Pas parce qu’on n’a pas d’imagination, mais parce qu’on a envie de vivre de notre activité et qu’il faut vendre ! Et même si tout le monde veut “sortir des sentiers battus”, on sait bien qu’en fait tout le monde veut d’abord voir les traboules du Vieux-Lyon.
En 12 ans d’activité, on a donc vendu 85% de nos billets dans le secteur UNESCO (Fourvière, Vieux-Lyon, Croix-Rousse, Presqu’île), seulement 15% en rive gauche (donc la zone pas du tout touristique de la ville). Dans le secteur UNESCO, on vend 72% des billets dans le Vieux-Lyon et la Croix-Rousse parce que les gens veulent voir les TRABOULES. Comme tout le monde quoi.

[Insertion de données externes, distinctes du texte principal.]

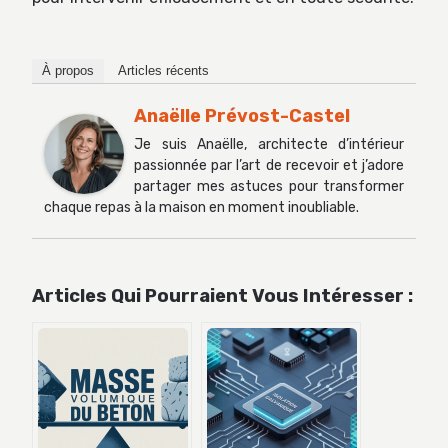
À propos
Articles récents
Anaëlle Prévost-Castel
Je suis Anaëlle, architecte d’intérieur
passionnée par l’art de recevoir et j’adore
partager mes astuces pour transformer
chaque repas à la maison en moment inoubliable.
Articles Qui Pourraient Vous Intéresser :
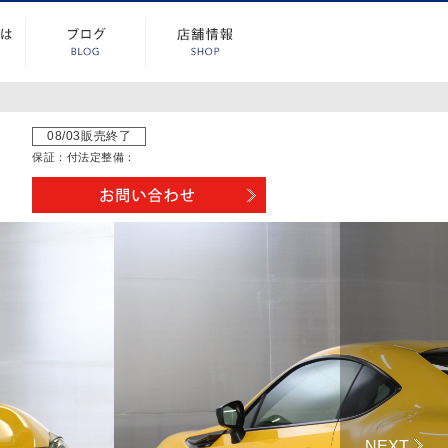
08/03販売終了
保証：
付
法定整備：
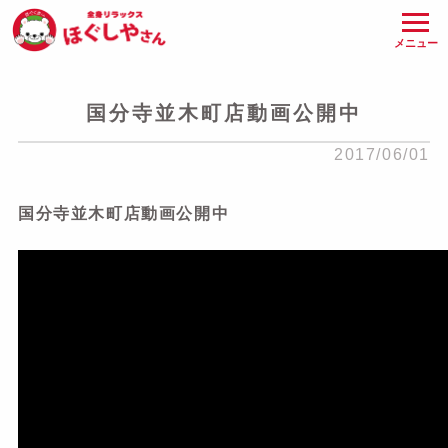
メニュー
国分寺並木町店動画公開中
2017/06/01
国分寺並木町店動画公開中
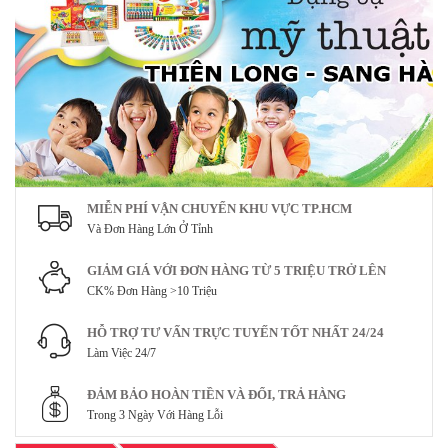
MIỄN PHÍ VẬN CHUYỂN KHU VỰC TP.HCM
Và Đơn Hàng Lớn Ở Tỉnh
GIẢM GIÁ VỚI ĐƠN HÀNG TỪ 5 TRIỆU TRỞ LÊN
CK% Đơn Hàng >10 Triệu
HỖ TRỢ TƯ VẤN TRỰC TUYẾN TỐT NHẤT 24/24
Làm Việc 24/7
ĐẢM BẢO HOÀN TIỀN VÀ ĐỔI, TRẢ HÀNG
Trong 3 Ngày Với Hàng Lỗi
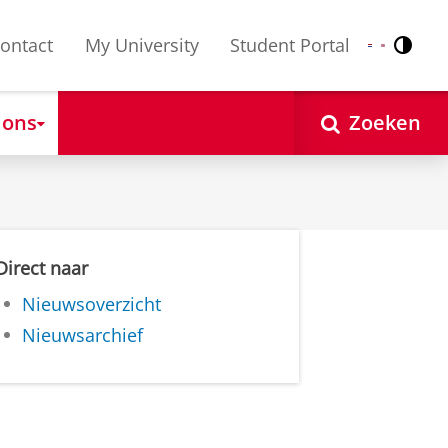
ontact
My University
Student Portal
Contr
Nederlands
English
 ons
Zoeken
Direct naar
Nieuwsoverzicht
Nieuwsarchief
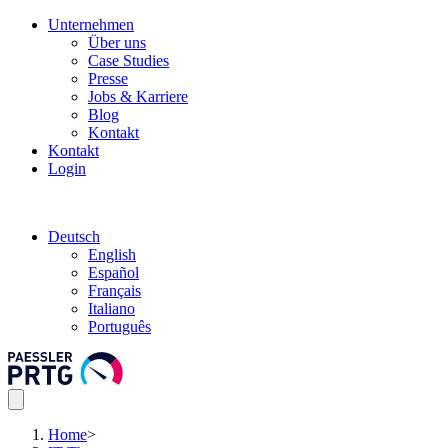
Unternehmen
Über uns
Case Studies
Presse
Jobs & Karriere
Blog
Kontakt
Kontakt
Login
Deutsch
English
Español
Français
Italiano
Português
Home
>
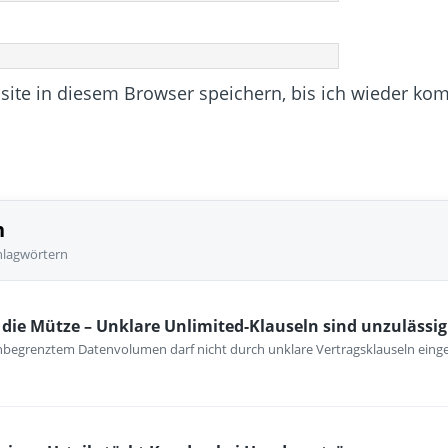
te in diesem Browser speichern, bis ich wieder ko
n
hlagwörtern
ie Mütze – Unklare Unlimited-Klauseln sind unzulässig
unbegrenztem Datenvolumen darf nicht durch unklare Vertragsklauseln ein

Souvent, on nous parle de nos thématiques originales comme la visite coquine ou les visites Cymoche. Mais soyons honnêtes, ces 2 visites représentent un pourcentage minime de nos ventes : 5% pour la visite coquine, 0,45% pour les visites Cymoche.
Bref, comme tout le monde à Lyon, on parle des traboules, de la Renaissance, de la soie, des révoltes des Canuts et de Lugdunum capitale des Gaules, rien de bien insolite.
“Oui mais vous c’est pas pareil”
Et pourtant, à chaque fois qu’on échange avec des collègues sur notre pratique, sur ce qu’on met en place pour travailler, on nous répond toujours la même chose : « Oui mais vous c’est pas pareil ». Comme si on faisait un autre métier.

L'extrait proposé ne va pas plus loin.